We’ve reached the end of term again, and The Morning Paper will be taking a two week break to recharge my batteries and my paper backlog! We covered a lot of ground over the last few months, and I’ve selected a few highlighted papers/posts at the end of this piece to tide you over until Monday 24th April when The Morning Paper will resume normal service.
I’d like to take this opportunity to thank you all once more for reading! The Morning Paper flies in the face of fashion – I write long-form pieces, and although I try to explain the material as simply as I can, the subject matter invariably makes for dense reading at times. The blog is hosted on a WordPress site using a very basic theme (all the cool kids are on Medium I hear), and the primary distribution mechanism is an email list (how 90’s!). Despite all that, The Morning Paper mailing list passed the 10,000 subscriber mark this last quarter – it’s wonderful to know that there are so many people out there interested in this kind of material. I’d also like to thank all of the researchers whose work I get to cover – you make researching and writing The Morning Paper a joy.
While we’re on the subject of thank yous, I’d also like to say thank you to the team at the ACM who recently worked on a mechanism to provide open access to any paper from the ACM Digital Library that is covered on The Morning Paper.
I always try to select papers that are open access, which often means scrabbling around to try and find a version an author has posted on their personal site. As well as opening up new potential content for the blog (for example, the ACM Computing Surveys), being able to link to ACM DL content should hopefully provide more stable links over time. If you see a link to an ACM DL piece in the blog and you’re not an ACM DL subscriber, please don’t be put off – you should be able to click through and download the pdf. Any difficulties just let me know and I’ll look into it for you.
One last thing before we get to the selections, there are now over 550 paper write-ups on this blog! If you’ve joined recently, that means there is a ton of great research you may have missed out on. Currently the only real way to explore that backlog is browsing through the archives by month. During this Easter break, I’m going to try and get my act together with a tagging scheme so that you can more easily find papers of interest from the backlog.
In TMP publication order, here are a few edited highlights from the first three months of 2017:
- Incremental consistency guarantees for replicated objects – the ‘Correctable’ interface that enables speculative computation on possibly inconsistent results.
- Weld: a common runtime for high performance analytics – up to a 31x speed-up when using multiple data processing frameworks in concert.
- Toward sustainable insights, or why polygamy is bad for you – understanding the dangers of false correlations in data exploration
- Quantifying controversy in social media (and the follow-up, Reducing controversy by connecting opposing views) – alerting you when there might be another side to the story that you’re not currently seeing.
- Beyond the words: predicting user personality from heterogeneous information – building a model of your personality from your social media interactions.
- Making smart contracts smarter – smart contracts in blockchains and some of the perils involved in making them robust
- When DNNs go wrong – adversarial examples and what we can learn from them – reminding us that DNNs still don’t ‘think’ quite the same way that we do.
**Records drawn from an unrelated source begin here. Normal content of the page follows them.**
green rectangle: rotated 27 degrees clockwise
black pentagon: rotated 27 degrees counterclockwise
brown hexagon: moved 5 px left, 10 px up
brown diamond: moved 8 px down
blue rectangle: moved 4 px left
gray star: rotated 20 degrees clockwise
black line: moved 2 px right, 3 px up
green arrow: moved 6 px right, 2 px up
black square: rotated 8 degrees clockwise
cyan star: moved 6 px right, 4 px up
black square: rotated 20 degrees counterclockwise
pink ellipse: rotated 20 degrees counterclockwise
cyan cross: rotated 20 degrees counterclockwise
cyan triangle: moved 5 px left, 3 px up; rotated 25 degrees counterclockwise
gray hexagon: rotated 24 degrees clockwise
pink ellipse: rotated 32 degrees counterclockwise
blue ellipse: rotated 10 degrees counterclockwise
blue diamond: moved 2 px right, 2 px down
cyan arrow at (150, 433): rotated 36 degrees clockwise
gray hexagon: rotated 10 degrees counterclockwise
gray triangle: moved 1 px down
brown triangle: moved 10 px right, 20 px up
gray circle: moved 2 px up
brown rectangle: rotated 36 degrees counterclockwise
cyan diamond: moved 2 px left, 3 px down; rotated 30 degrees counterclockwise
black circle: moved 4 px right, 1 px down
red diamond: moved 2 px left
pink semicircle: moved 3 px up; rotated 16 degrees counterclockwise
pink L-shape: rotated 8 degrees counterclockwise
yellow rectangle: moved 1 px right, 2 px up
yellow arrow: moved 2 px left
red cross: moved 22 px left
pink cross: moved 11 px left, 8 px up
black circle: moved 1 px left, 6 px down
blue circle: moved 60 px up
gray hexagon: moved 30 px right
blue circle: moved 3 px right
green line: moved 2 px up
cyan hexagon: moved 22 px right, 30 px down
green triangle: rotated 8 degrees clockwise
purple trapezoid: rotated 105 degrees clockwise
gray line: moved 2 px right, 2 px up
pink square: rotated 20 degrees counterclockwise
- HopFS: Scaling hierarchical file system metadata using NewSQL databases – how Spotify improved Hadoop cluster throughput by an order of magnitude.
- Thou shalt not depend on me: analysing the use of outdated JavaScript libraries on the web – vulnerable javascript libraries are everywhere, and they’re not getting updated…
- Redundancy does not imply fault tolerance: analysis of distributed storage reactions to single errors and corruptions – the distributed datastore developer’s nightmare continues…
- Enlightening the I/O path: a holistic approach to application performance – thinking about file system request priorities end-to-end leads to up to 53% higher request throughput and 42x better 99%-ile request latency.
- Application crash consistency and performance with CCFS – stronger consistency and better performance, the file system you’ve been waiting for.
- The curious case of the PDF converter that likes Mozart – rethinking privacy dialogs to great effect.
(Yes ok, I had a bit of trouble choosing this time around, that was rather a long list and it was difficult even getting it down to just those picks!).
Also, don’t forget we started working through the top 100 awesome deep learning papers list, and you can find the first week of posts from that starting here, and the second week here.
See you in a couple of weeks, Adrian.